* [TASK REQUIREMENTS]
Pictures aside, can you reproduce the records word for word?

* [TASK DATA]
____

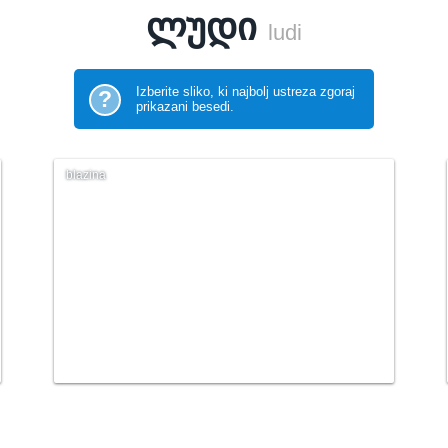
ლუდი
ludi
Izberite sliko, ki najbolj ustreza zgoraj
?
prikazani besedi.
blazina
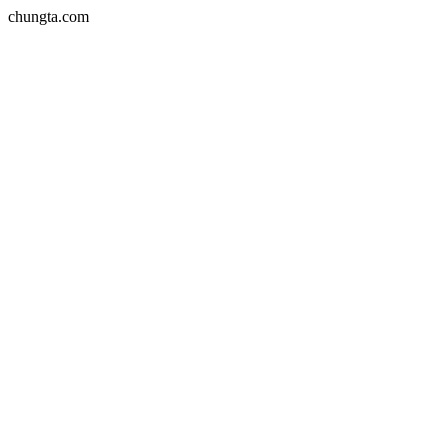
chungta.com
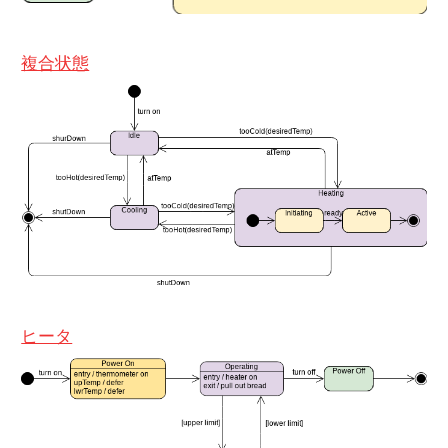
複合状態
ヒータ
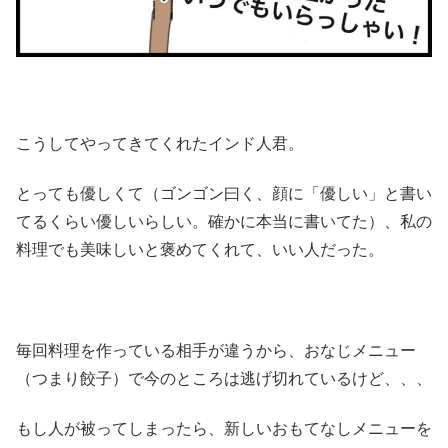
こうしてやってきてくれたインド人君。
とっても優しくて（ゴンゴン曰く、顔に「優しい」と書い
てるくらい優しいらしい。確かに本当に書いてた）、私の
料理でも美味しいと褒めてくれて、いい人だった。
毎回料理を作っている相手が違うから、おなじメニュー
（つまり餃子）で今のところは逃げ切れているけど、、、
もし人が被ってしまったら、新しいおもてなしメニューを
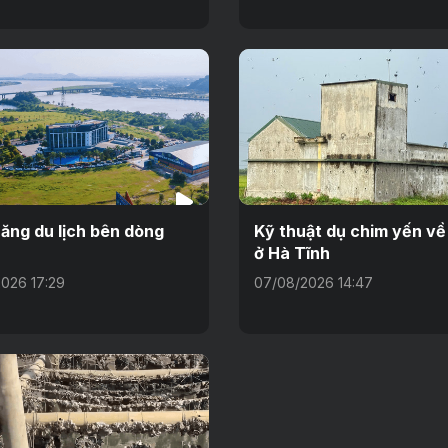
ăng du lịch bên dòng
Kỹ thuật dụ chim yến về
ở Hà Tĩnh
026 17:29
07/08/2026 14:47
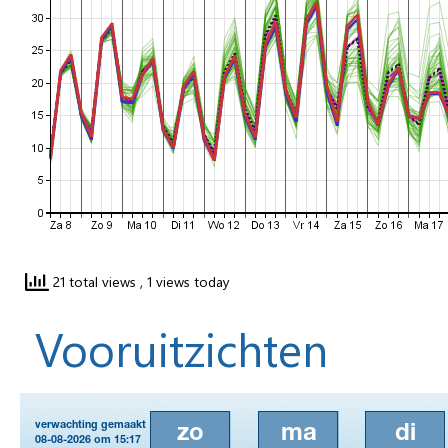
21 total views
, 1 views today
Vooruitzichten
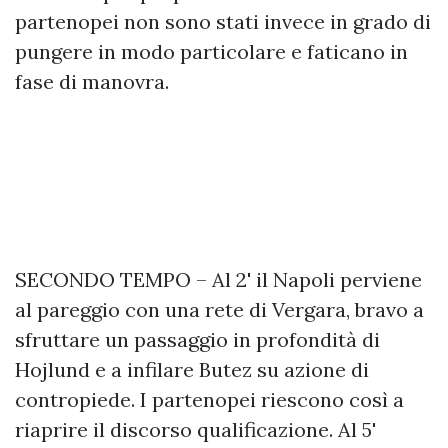
partenopei non sono stati invece in grado di
pungere in modo particolare e faticano in
fase di manovra.
SECONDO TEMPO – Al 2' il Napoli perviene
al pareggio con una rete di Vergara, bravo a
sfruttare un passaggio in profondità di
Hojlund e a infilare Butez su azione di
contropiede. I partenopei riescono così a
riaprire il discorso qualificazione. Al 5'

____

* [ANSWER FOR THIS EXERCISE]
ლუდი
ludi
Izberite sliko, ki najbolj ustreza zgoraj
?
prikazani besedi.
blazina
chungta.com
複合状態
ヒータ
こうしてやってきてくれたインド人君。
とっても優しくて（ゴンゴン曰く、顔に「優しい」と書い
てるくらい優しいらしい。確かに本当に書いてた）、私の
料理でも美味しいと褒めてくれて、いい人だった。
毎回料理を作っている相手が違うから、おなじメニュー
（つまり餃子）で今のところは逃げ切れているけど、、、
もし人が被ってしまったら、新しいおもてなしメニューを
ăng du lịch bên dòng
Kỹ thuật dụ chim yến về
ở Hà Tĩnh
026 17:29
07/08/2026 14:47
21 total views
, 1 views today
Vooruitzichten
partenopei non sono stati invece in grado di
pungere in modo particolare e faticano in
fase di manovra.
SECONDO TEMPO – Al 2' il Napoli perviene
al pareggio con una rete di Vergara, bravo a
sfruttare un passaggio in profondità di
Hojlund e a infilare Butez su azione di
contropiede. I partenopei riescono così a
riaprire il discorso qualificazione. Al 5'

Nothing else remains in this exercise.